Salvador – A defesa do médico urologista Samuel Juncal, alvo da Operação Brilho do Amanhã, manifestou-se publicamente nesta quinta-feira (27) após as acusações de estupro de vulnerável e produção e armazenamento de pornografia infantil. Mandados de busca e apreensão foram cumpridos na residência do profissional, em Salvador, pela manhã, com ações adicionais em Lauro de Freitas, Itagi, Seabra, São Félix e Conceição do Coité.
Em nota, a defesa afirma categoricamente a total inocência do médico e diz que colaborará com as autoridades e com o Poder Judiciário durante as investigações.
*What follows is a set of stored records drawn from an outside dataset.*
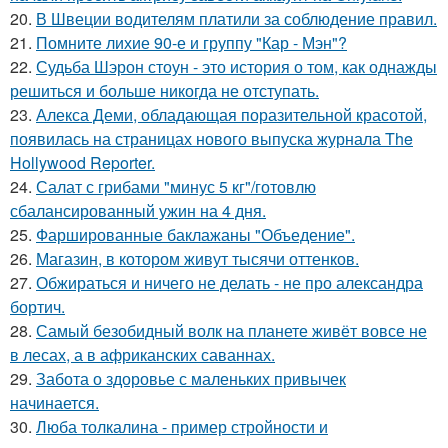
20.
В Швеции водителям платили за соблюдение правил.
21.
Помните лихие 90-е и группу "Кар - Мэн"?
22.
Судьба Шэрон стоун - это история о том, как однажды
решиться и больше никогда не отступать.
23.
Алекса Деми, обладающая поразительной красотой,
появилась на страницах нового выпуска журнала The
Hollywood Reporter.
24.
Салат с грибами "минус 5 кг"/готовлю
сбалансированный ужин на 4 дня.
25.
Фаршированные баклажаны "Объедение".
26.
Магазин, в котором живут тысячи оттенков.
27.
Обжираться и ничего не делать - не про александра
бортич.
28.
Самый безобидный волк на планете живёт вовсе не
в лесах, а в африканских саваннах.
29.
Забота о здоровье с маленьких привычек
начинается.
30.
Люба толкалина - пример стройности и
A mensagem destaca ainda que os processos decorrentes da apuração tramitam em segredo de Justiça para resguardar as vítimas, e critica a apreensão desta manhã como desnecessária e desproporcional.
Segundo a defesa, as informações indicam que nos dias 12, 17 e 20 de agosto foram indicadas à Delegacia de Polícia testemunhas que podem atestar a inocência do médico, além de terem sido preservadas as mensagens de celular do médico e de sua família, contendo elementos que, conforme a defesa, provariam a falsidade da acusação que desencadeou a operação policial.
Confira a nota da defesa na íntegra:
NOTA À IMPRENSA
A assessoria de comunicação e a defesa técnica do médico Samuel Juncal vêm a público esclarecer que as notícias veiculadas nesta quinta-feira (27) decorrem de uma acusação infundada e caluniosa, repudiando com veemência qualquer vínculo com condutas ilícitas.
O profissional reafirma categoricamente a sua total inocência, o que será comprovado no decorrer da investigação.
Desde o início da investigação, o médico vem mantendo uma postura de cooperação irrestrita e transparente com as autoridades e com o Poder Judiciário para que a verdade seja restabelecida com a máxima celeridade.
Ressalta-se que o procedimento tramita sob estrito segredo de justiça para resguardar a intimidade e a integridade de menores, de modo que a espetacularização e o vazamento de informações afrontam diretamente as garantias legais previstas no Estatuto da Criança e do Adolescente (ECA).
A defesa ressalta, ainda, que a medida de busca e apreensão realizada nesta manhã revelou-se totalmente desnecessária e desproporcional, visto que o médico sempre colaborou com os órgãos investigativos, tendo se colocado expressamente à disposição das autoridades policiais. Nos dias 12, 17 e 20 de agosto, foram indicadas à Delegacia de Polícia testemunhas que podem atestar a inocência, além de terem sido preservadas as mensagens de celular do médico e de sua família, contendo o que provará a falsidade da acusação que desencadeou a descabida operação policial.